The Genesis of mankind is a foreshadowing of the Crucifixion of Jesus. Think of Genesis 1-3 as the generation and temporary regeneration of the human species called adam-kind in that Adam was not the man’s name but the identity of both the man and woman to differentiate them from the beasts.
Likewise, the Crucifixion of Jesus was again to separate the men from the beasts.
Consider the trees of the Garden. There were two that stood tall in the middle of the Garden — the Tree of Life and the Tree of the Knowledge of Good and Evil.
Well, in the Garden Paradise of Jerusalem stood two trees as well. Jesus, the Tree of Life on Calvary, and the “Judas Tree” with Satan hanging from its limbs in the valley of Gehenna below.
In the beginning, the two most docile “animals” stood under the “Judas Tree” and worshiped Satan as their “lord,” Lucifer (Gen 4:1). At the crucifixion, all the feral “beasts” stood around the “Jesus Tree,” and not only mocked their LORD GOD, but withered His “Tree” in just a few hours as they crucified Him.

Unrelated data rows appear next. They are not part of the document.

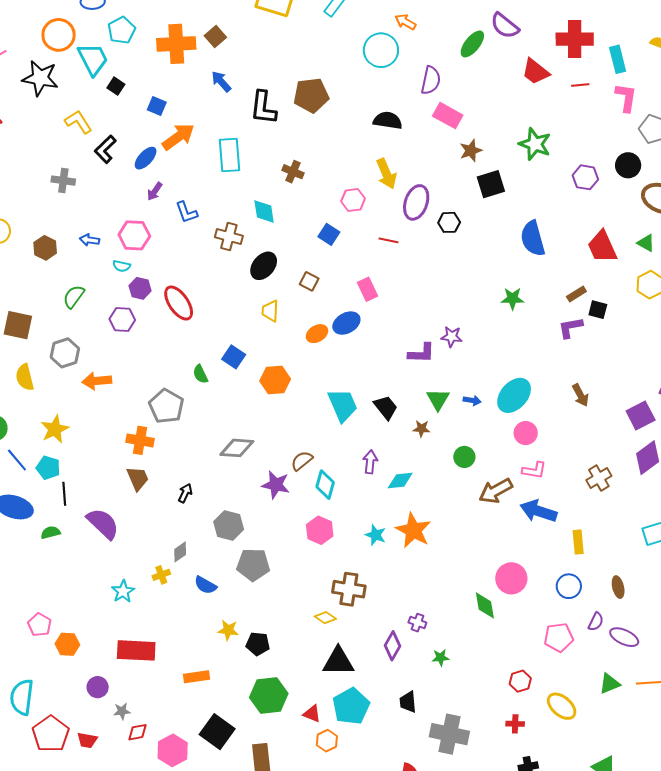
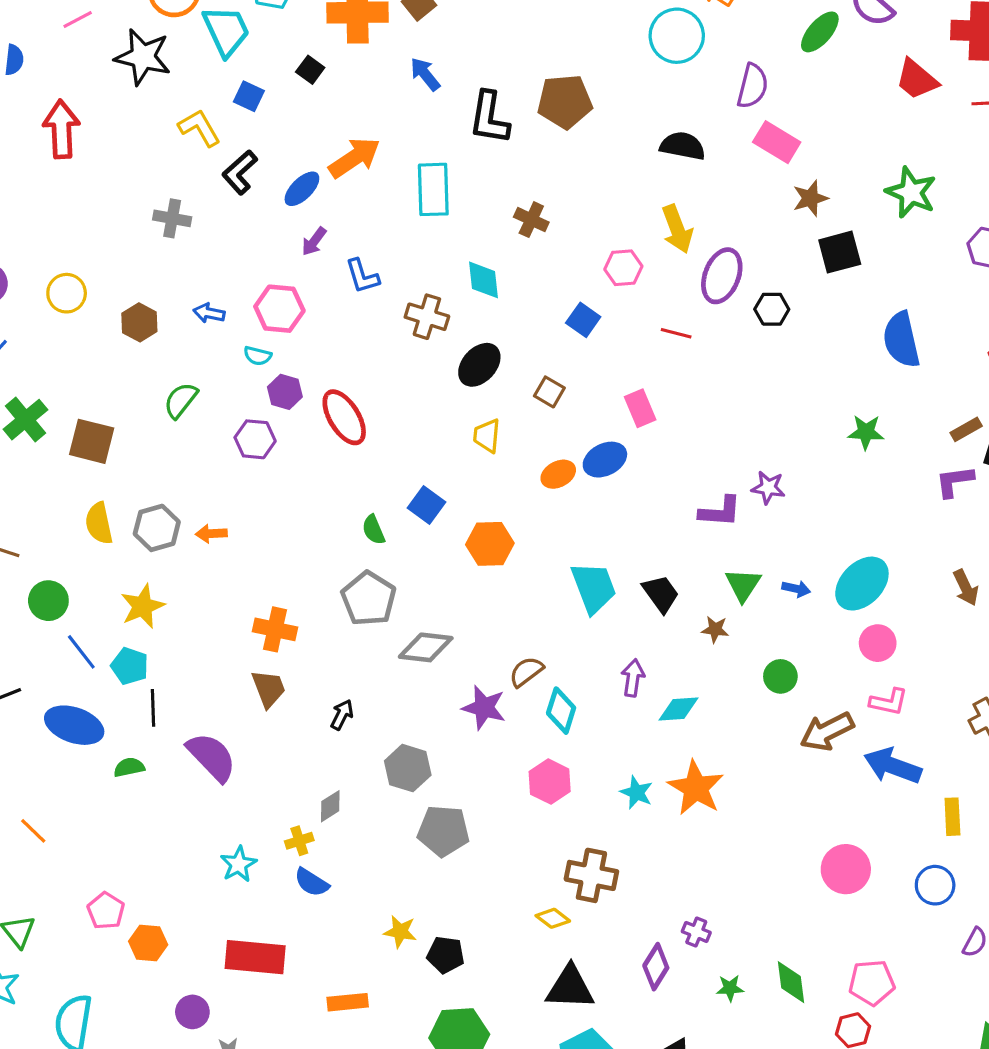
black square: (116, 86) -> (310, 70), moved
blue square: (157, 106) -> (249, 96), moved
gray hexagon: (65, 353) -> (157, 528), moved
orange arrow: (97, 381) -> (211, 534), size x0.7
gray pentagon: (166, 406) -> (369, 599), moved
blue semicircle: (205, 585) -> (312, 882), moved
green diamond: (485, 605) -> (791, 982), moved
pink pentagon: (559, 637) -> (872, 983), moved

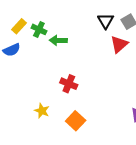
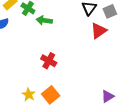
yellow star: (42, 111) -> (29, 95), moved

Now consider the adami — Adam and Eve: They were generated already domesticated and had dominion over the other species (Gen 1:26). Scripture says that everything was “very good” (Gen 1:31) or literally entirely good.
Both Adam and Eve had only the perfect DNA of God which may have been YY-DNA as is written in my book, On the Origin of Man and the Species. Subsequent After sinning, somehow the blood of the human species made them more like the beasts over which they lost dominion, and Lucifer gained dominance over man and beast. In other words, Adam relinquished his duties to Lucifer!
Thus, Genesis chapter three is about defiled blood. By apostolic times, there is found a similar situation, “Unto the pure all things are pure: but unto them that are defiled, and unbelieving is nothing pure; but even their mind and conscience is defiled” (Tit 1:15). Sin defiled the human species until all have sinned and have been defiled by the Wicked One, Lucifer.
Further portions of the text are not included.